If these emotions fall into areas such as anxiety, fear, tension, irritation, anger etc. that sets off our reaction, or behaviour which can be avoidance, over-working, procrastinating, temper etc. Once this happens, we are effectively out of control and allowing our emotions to dictate to us which consequently can lead to unrealistic expectations. We become unreasonable and the situation becomes a crisis for us. Word such as ‘must’, ‘have to’, should’ start prefacing everything which just piles on the stress.
Breaking the cycle of negative reactions
Breaking the cycle initially takes concentration. When a situation occurs that sparks your negative emotions which will impact onto your thoughts, catching yourself at this precise point is imperative.
Instead of allowing the thoughts to feedback into our emotions taking control at this point stops the cycle. Applying realistic, reasonable facts, accepting that the situation is just unpleasant for the moment or a bit challenging and will pass, cuts off the adverse behaviour we don’t want.
It is fine to feel the emotions but look at them dispassionately.

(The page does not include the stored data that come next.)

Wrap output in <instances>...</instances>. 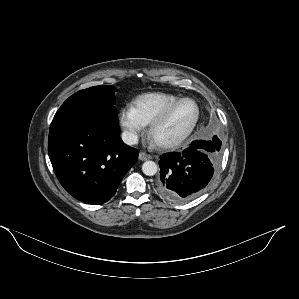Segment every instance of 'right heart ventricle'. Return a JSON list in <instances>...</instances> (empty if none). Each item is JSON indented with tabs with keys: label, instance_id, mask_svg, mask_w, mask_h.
Returning <instances> with one entry per match:
<instances>
[{
	"label": "right heart ventricle",
	"instance_id": "obj_1",
	"mask_svg": "<svg viewBox=\"0 0 299 299\" xmlns=\"http://www.w3.org/2000/svg\"><path fill=\"white\" fill-rule=\"evenodd\" d=\"M179 96L165 92H151L138 96L132 103L136 115L145 124L152 121Z\"/></svg>",
	"mask_w": 299,
	"mask_h": 299
}]
</instances>
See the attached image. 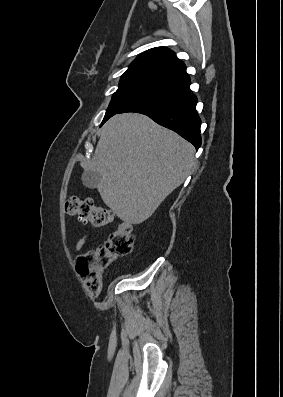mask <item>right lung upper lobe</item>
Instances as JSON below:
<instances>
[{
	"label": "right lung upper lobe",
	"mask_w": 283,
	"mask_h": 397,
	"mask_svg": "<svg viewBox=\"0 0 283 397\" xmlns=\"http://www.w3.org/2000/svg\"><path fill=\"white\" fill-rule=\"evenodd\" d=\"M128 73H143L150 78L166 81L169 85L189 77L185 64L165 47L141 53L124 74Z\"/></svg>",
	"instance_id": "obj_1"
}]
</instances>
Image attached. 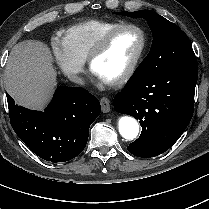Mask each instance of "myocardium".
I'll return each instance as SVG.
<instances>
[{
	"instance_id": "f54148a6",
	"label": "myocardium",
	"mask_w": 209,
	"mask_h": 209,
	"mask_svg": "<svg viewBox=\"0 0 209 209\" xmlns=\"http://www.w3.org/2000/svg\"><path fill=\"white\" fill-rule=\"evenodd\" d=\"M126 29H134L137 30L141 35V44L140 47L133 58L131 64L129 67L125 70L123 74L120 76L114 78V79H102V81L107 85L112 86H118L122 85L124 83H127L130 81L135 73L138 70V67L142 61V58L144 56L147 43H148V37L146 31L140 27L139 25L133 24V23H119L109 30H107L97 41L95 46L92 48L91 52L89 53L87 57V62L89 65V68L93 71V65L95 60L105 51V49L108 47L112 37L121 30Z\"/></svg>"
}]
</instances>
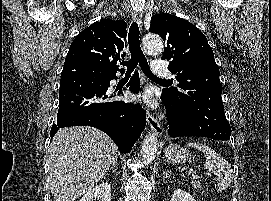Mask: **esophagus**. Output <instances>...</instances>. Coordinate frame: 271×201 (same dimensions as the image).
<instances>
[{
    "label": "esophagus",
    "instance_id": "obj_1",
    "mask_svg": "<svg viewBox=\"0 0 271 201\" xmlns=\"http://www.w3.org/2000/svg\"><path fill=\"white\" fill-rule=\"evenodd\" d=\"M132 18L138 24V26L142 28V13L134 11L132 12ZM145 114L146 121L152 132H154L158 136H161L164 131L161 123L149 112L148 109L145 110Z\"/></svg>",
    "mask_w": 271,
    "mask_h": 201
}]
</instances>
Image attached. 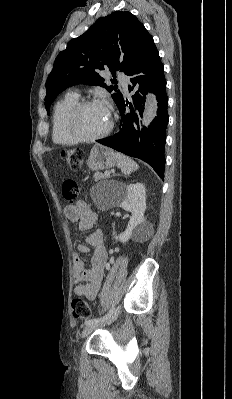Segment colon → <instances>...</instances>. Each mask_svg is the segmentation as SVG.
<instances>
[{"instance_id": "5ec220e1", "label": "colon", "mask_w": 232, "mask_h": 399, "mask_svg": "<svg viewBox=\"0 0 232 399\" xmlns=\"http://www.w3.org/2000/svg\"><path fill=\"white\" fill-rule=\"evenodd\" d=\"M66 168H81V164H86V151H79L78 148H68L65 152ZM67 185H72L74 175H66ZM78 191V186H64L59 190L60 194H75ZM65 203H72V198H65ZM71 301H81V303H74L71 306V320H91V316H97V307L93 306L91 311V302L87 301L85 296H71Z\"/></svg>"}]
</instances>
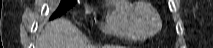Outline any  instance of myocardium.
Listing matches in <instances>:
<instances>
[{
  "label": "myocardium",
  "mask_w": 213,
  "mask_h": 48,
  "mask_svg": "<svg viewBox=\"0 0 213 48\" xmlns=\"http://www.w3.org/2000/svg\"><path fill=\"white\" fill-rule=\"evenodd\" d=\"M144 11H150L157 19V28L153 32H148L143 26L142 20H141V15ZM133 20L135 22V25L137 28L147 37L153 36L156 34L162 26V20L160 17L159 12L151 5H149L146 2H139L138 5L136 6L134 12H133Z\"/></svg>",
  "instance_id": "1"
}]
</instances>
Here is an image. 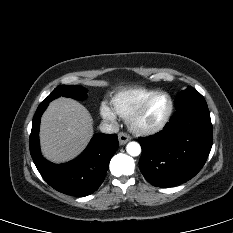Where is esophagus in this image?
Returning a JSON list of instances; mask_svg holds the SVG:
<instances>
[{
    "label": "esophagus",
    "mask_w": 233,
    "mask_h": 233,
    "mask_svg": "<svg viewBox=\"0 0 233 233\" xmlns=\"http://www.w3.org/2000/svg\"><path fill=\"white\" fill-rule=\"evenodd\" d=\"M118 139H119L120 145H124V144H126L128 141L131 140V137H130L128 134L124 133V132H120V133L118 134Z\"/></svg>",
    "instance_id": "1"
}]
</instances>
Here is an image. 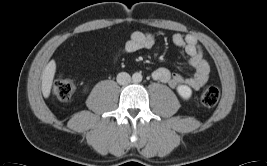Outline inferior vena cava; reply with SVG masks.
Masks as SVG:
<instances>
[{"label": "inferior vena cava", "mask_w": 267, "mask_h": 166, "mask_svg": "<svg viewBox=\"0 0 267 166\" xmlns=\"http://www.w3.org/2000/svg\"><path fill=\"white\" fill-rule=\"evenodd\" d=\"M117 82L120 85H127L131 82V76L126 72H121L117 75Z\"/></svg>", "instance_id": "602c4592"}]
</instances>
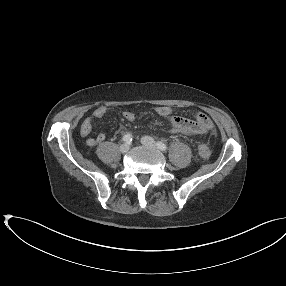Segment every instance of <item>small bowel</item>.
I'll use <instances>...</instances> for the list:
<instances>
[{"label": "small bowel", "mask_w": 286, "mask_h": 286, "mask_svg": "<svg viewBox=\"0 0 286 286\" xmlns=\"http://www.w3.org/2000/svg\"><path fill=\"white\" fill-rule=\"evenodd\" d=\"M155 111L159 116L168 121V131L172 134L197 137L213 129L211 119L203 112H195L191 117H183L174 115L172 109L168 106H158ZM106 113L107 108L101 105L94 109L92 116L99 119ZM123 118L129 122H133L135 120V114L131 111H124ZM91 131L92 117H86L81 123L80 132L83 137H87V146L94 147L105 140L106 136L104 133H99L96 137H91Z\"/></svg>", "instance_id": "obj_1"}]
</instances>
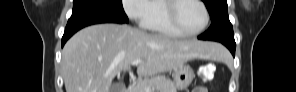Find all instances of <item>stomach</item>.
<instances>
[{"mask_svg": "<svg viewBox=\"0 0 296 92\" xmlns=\"http://www.w3.org/2000/svg\"><path fill=\"white\" fill-rule=\"evenodd\" d=\"M194 78L193 69L189 65H182L175 70L174 83L178 90L186 89Z\"/></svg>", "mask_w": 296, "mask_h": 92, "instance_id": "stomach-1", "label": "stomach"}]
</instances>
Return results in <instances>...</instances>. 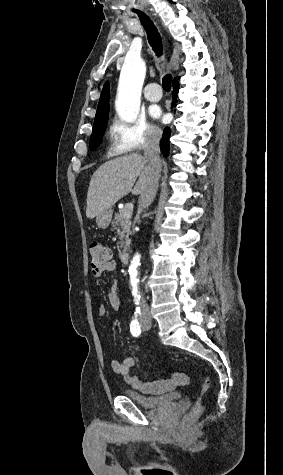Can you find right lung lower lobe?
<instances>
[{
	"label": "right lung lower lobe",
	"mask_w": 283,
	"mask_h": 475,
	"mask_svg": "<svg viewBox=\"0 0 283 475\" xmlns=\"http://www.w3.org/2000/svg\"><path fill=\"white\" fill-rule=\"evenodd\" d=\"M178 78H175V80L173 81V90H174V94L176 95L178 93V90H179V82L177 81ZM177 96H173V102H172V107L173 106H176L175 102H177L176 100ZM171 135V130L169 127H166L164 129V132H163V137L161 139V143H160V147H161V151L163 153V155L165 157L168 156L169 154V137Z\"/></svg>",
	"instance_id": "1"
}]
</instances>
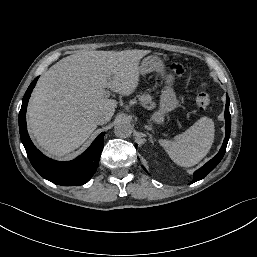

Consider what triggered them so you can stop those same triggers in the future. Talk to yourself as you would to a friend.
Calm descends. Rational, constructive, well-reasoned actions prevail. Stress is diffused and an altogether nicer aspect and result is achieved.
Once mastered it becomes second nature and, as I have discovered, gets you to your desired goal quicker and more efficiently which in turn breeds contentment.
Now who doesn’t want a more productive, calmer and more enjoyable life? This bit of brain training will give it to you.